The Myth of Meritocracy


What is a meritocracy and do we live in one?


Meritocracy is the idea that people gain success or power based on their own accomplishments, not because of their money or social class.


Now, do we live in a meritocracy? Well yes and no. Some people have become successful because they have accomplished things. However, the system does not give everyone a fair chance of success. The meritocracy myth ignores how parents from more fortunate backgrounds may offer their children an advantage by paying for extra education and leveraging social capital to gain employment, experience, or advice.


Meritocracy and the educational system


Children in private schools receive 300 percent more education funding than public schools.


Studies have demonstrated how social class was a more significant predictor of academic achievement than IQ level, implying the role of structural/social inequalities for those from working-class backgrounds. The 2020 A-Level scandal in which the poorest students received the lowest grades, provides further evidence of this inequality.
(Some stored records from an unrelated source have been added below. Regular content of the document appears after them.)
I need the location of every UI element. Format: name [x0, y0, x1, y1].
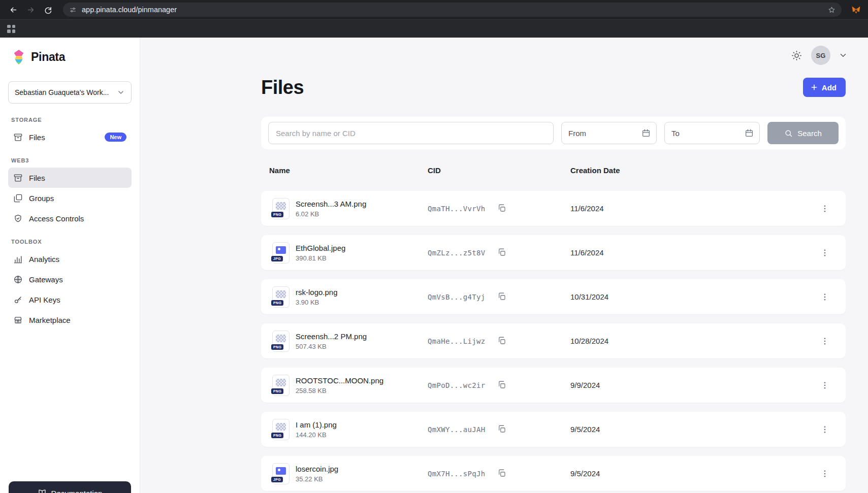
copy-cid-button[interactable]	[497, 292, 507, 302]
file-ext-badge: JPG	[271, 256, 283, 261]
column-header-name: Name	[269, 166, 428, 175]
creation-date: 9/5/2024	[570, 469, 818, 478]
sidebar-item-marketplace[interactable]: Marketplace	[8, 310, 132, 330]
date-from-field[interactable]	[561, 122, 657, 144]
date-to-input[interactable]	[671, 129, 741, 138]
file-name: rsk-logo.png	[296, 288, 338, 297]
main-panel: SG Files Add	[140, 38, 868, 493]
file-size: 258.58 KB	[296, 387, 383, 395]
workspace-selector[interactable]: Sebastian Guaqueta's Work...	[8, 81, 132, 104]
new-badge: New	[105, 133, 126, 142]
table-row[interactable]: PNG I am (1).png144.20 KB QmXWY...auJAH …	[261, 412, 846, 447]
plus-icon	[810, 83, 818, 91]
copy-cid-button[interactable]	[497, 380, 507, 390]
creation-date: 11/6/2024	[570, 204, 818, 213]
table-row[interactable]: JPG losercoin.jpg35.22 KB QmX7H...sPqJh …	[261, 456, 846, 491]
creation-date: 10/28/2024	[570, 337, 818, 345]
pinata-logo-text: Pinata	[31, 50, 65, 64]
search-button-label: Search	[797, 129, 822, 138]
row-menu-button[interactable]	[818, 467, 831, 480]
row-menu-button[interactable]	[818, 246, 831, 259]
file-type-icon: PNG	[272, 198, 290, 219]
calendar-icon[interactable]	[745, 128, 754, 138]
row-menu-button[interactable]	[818, 202, 831, 215]
site-settings-icon[interactable]	[69, 6, 77, 14]
sidebar-item-analytics[interactable]: Analytics	[8, 249, 132, 269]
file-name: EthGlobal.jpeg	[296, 244, 345, 252]
metamask-fox-icon	[851, 5, 861, 15]
date-to-field[interactable]	[664, 122, 760, 144]
reload-button[interactable]	[41, 3, 55, 17]
copy-cid-button[interactable]	[497, 204, 507, 214]
row-menu-button[interactable]	[818, 379, 831, 392]
search-button[interactable]: Search	[767, 122, 839, 144]
file-size: 3.90 KB	[296, 299, 338, 306]
bookmark-star-icon[interactable]	[828, 6, 835, 14]
file-cid: QmaHe...Lijwz	[428, 337, 485, 345]
file-ext-badge: PNG	[271, 300, 283, 306]
file-size: 6.02 KB	[296, 210, 366, 218]
shield-check-icon	[13, 214, 23, 223]
file-size: 35.22 KB	[296, 475, 338, 483]
sidebar-item-api-keys[interactable]: API Keys	[8, 289, 132, 310]
pinata-app: Pinata Sebastian Guaqueta's Work... STOR…	[0, 38, 868, 493]
page-header: Files Add	[261, 76, 846, 98]
forward-button[interactable]	[23, 3, 38, 17]
sidebar: Pinata Sebastian Guaqueta's Work... STOR…	[0, 38, 140, 493]
file-cid: QmX7H...sPqJh	[428, 470, 485, 478]
search-input[interactable]	[268, 122, 554, 144]
row-menu-button[interactable]	[818, 290, 831, 304]
creation-date: 10/31/2024	[570, 292, 818, 301]
row-menu-button[interactable]	[818, 335, 831, 348]
sidebar-item-groups[interactable]: Groups	[8, 188, 132, 208]
table-row[interactable]: PNG ROOTSTOC...MOON.png258.58 KB QmPoD..…	[261, 368, 846, 403]
key-icon	[13, 295, 23, 305]
file-name: I am (1).png	[296, 420, 337, 429]
file-name: ROOTSTOC...MOON.png	[296, 376, 383, 385]
file-ext-badge: JPG	[271, 477, 283, 482]
table-row[interactable]: PNG rsk-logo.png3.90 KB QmVsB...g4Tyj 10…	[261, 279, 846, 314]
creation-date: 9/9/2024	[570, 381, 818, 389]
extension-button[interactable]	[850, 4, 862, 16]
apps-grid-icon[interactable]	[7, 25, 15, 33]
search-icon	[784, 129, 793, 138]
column-header-cid: CID	[428, 166, 570, 175]
forward-arrow-icon	[26, 6, 35, 14]
globe-icon	[13, 275, 23, 284]
file-type-icon: JPG	[272, 463, 290, 484]
table-row[interactable]: PNG Screensh...2 PM.png507.43 KB QmaHe..…	[261, 323, 846, 358]
sidebar-item-files-web3[interactable]: Files	[8, 168, 132, 188]
pinata-logo[interactable]: Pinata	[8, 45, 132, 69]
file-name: Screensh...2 PM.png	[296, 332, 367, 341]
table-row[interactable]: JPG EthGlobal.jpeg390.81 KB QmZLz...z5t8…	[261, 235, 846, 270]
copy-cid-button[interactable]	[497, 469, 507, 479]
section-label-toolbox: TOOLBOX	[11, 239, 128, 245]
url-text[interactable]: app.pinata.cloud/pinmanager	[82, 6, 823, 14]
sidebar-item-files-storage[interactable]: Files New	[8, 127, 132, 147]
file-size: 144.20 KB	[296, 431, 337, 439]
sidebar-item-label: Marketplace	[29, 316, 71, 324]
file-size: 507.43 KB	[296, 343, 367, 350]
storefront-icon	[13, 315, 23, 325]
documentation-button[interactable]: Documentation	[9, 481, 131, 493]
row-menu-button[interactable]	[818, 423, 831, 436]
stacked-squares-icon	[13, 193, 23, 203]
sidebar-item-gateways[interactable]: Gateways	[8, 269, 132, 289]
copy-cid-button[interactable]	[497, 424, 507, 435]
section-label-web3: WEB3	[11, 157, 128, 163]
book-icon	[38, 488, 47, 493]
copy-cid-button[interactable]	[497, 248, 507, 258]
table-row[interactable]: PNG Screensh...3 AM.png6.02 KB QmaTH...V…	[261, 191, 846, 226]
documentation-label: Documentation	[51, 489, 103, 493]
file-ext-badge: PNG	[271, 344, 283, 350]
back-arrow-icon	[9, 6, 18, 14]
file-ext-badge: PNG	[271, 388, 283, 394]
bar-chart-icon	[13, 254, 23, 264]
add-button[interactable]: Add	[803, 78, 846, 97]
sidebar-item-access-controls[interactable]: Access Controls	[8, 208, 132, 228]
date-from-input[interactable]	[568, 129, 637, 138]
calendar-icon[interactable]	[641, 128, 651, 138]
address-bar[interactable]: app.pinata.cloud/pinmanager	[63, 3, 842, 17]
copy-cid-button[interactable]	[497, 336, 507, 346]
back-button[interactable]	[6, 3, 20, 17]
The myth not only ignores educational advantages, but also overlooks how people exploit aspects of their identity to become successful, such as being male, able-bodied, and neurotypical. Meritocracy ignores how other aspects of our identities such as ethnicity, and gender identity can create additional hurdles and barriers to success.


The 'escape hatch'


Pursuing higher education and getting a professional job is viewed as an 'escape hatch' from the working-class in societal narratives. Therefore, the concept that being working-class is something one should aspire away from is demeaning and serves to alienate working-class people from their 'roots' after they gain professional employment. This further demonstrates the idea that it is impossible to be both working-class and have a professional job.


Wealthy students keep getting richer


NUS President Shakira Martin told BBC: "Poor students are penalised for being poor. I believe the system as it currently stands is totally unfair. Students that are coming from working class and disadvantaged families, end up leaving university with more debt than those from middle-class families."


Student Finance is means-tested, meaning that a student from a low-income household will receive more in loans than their more affluent peers. This means that they end up with more debt than those from more affluent families.


Working-class students are less likely to obtain the highest degree class and far less likely to continue their education after completing their undergraduate degree. They also have reduced access to things such as career guidance, mentorship, and support, this means that an even lower proportion of working-class students will pursue professional employment following graduation.


Tory education plans to attack working-class students


Applicants who do not pass GCSE English and Maths will no longer be eligible for student loans under the Conservatives' new higher education plan. This shameful legislation would practically prevent a fifth of young people from attending university.


It will not only mean that many university students will be faced with life-long debt, but if these proposals go forward, some students will now be expected to pay £9,250 every year upfront. This is merely impossible for most people.


Personal challenges coming from a working-class background


I identify as working class. I used to always believe in the harder you worked the more likely you are to succeed. But I became aware of differences between myself and my peers whilst I was at university, and I can now understand that “hard work” is not rewarded fairly. For example, in my second year at university, I was applying for countless jobs for my placement year. As I was aware, it might be challenging to find employment after graduating without experience, especially for those without “contacts” like me. It was more difficult for me to get a placement because I was applying during COVID, and many of my peers struggled to get one too.


However, I was unsuccessful in getting one, whereas my peers were successful in doing so because of the "contacts" their parents had. The difficulty of coming from a working-class background and constantly feeling behind is illustrated by this.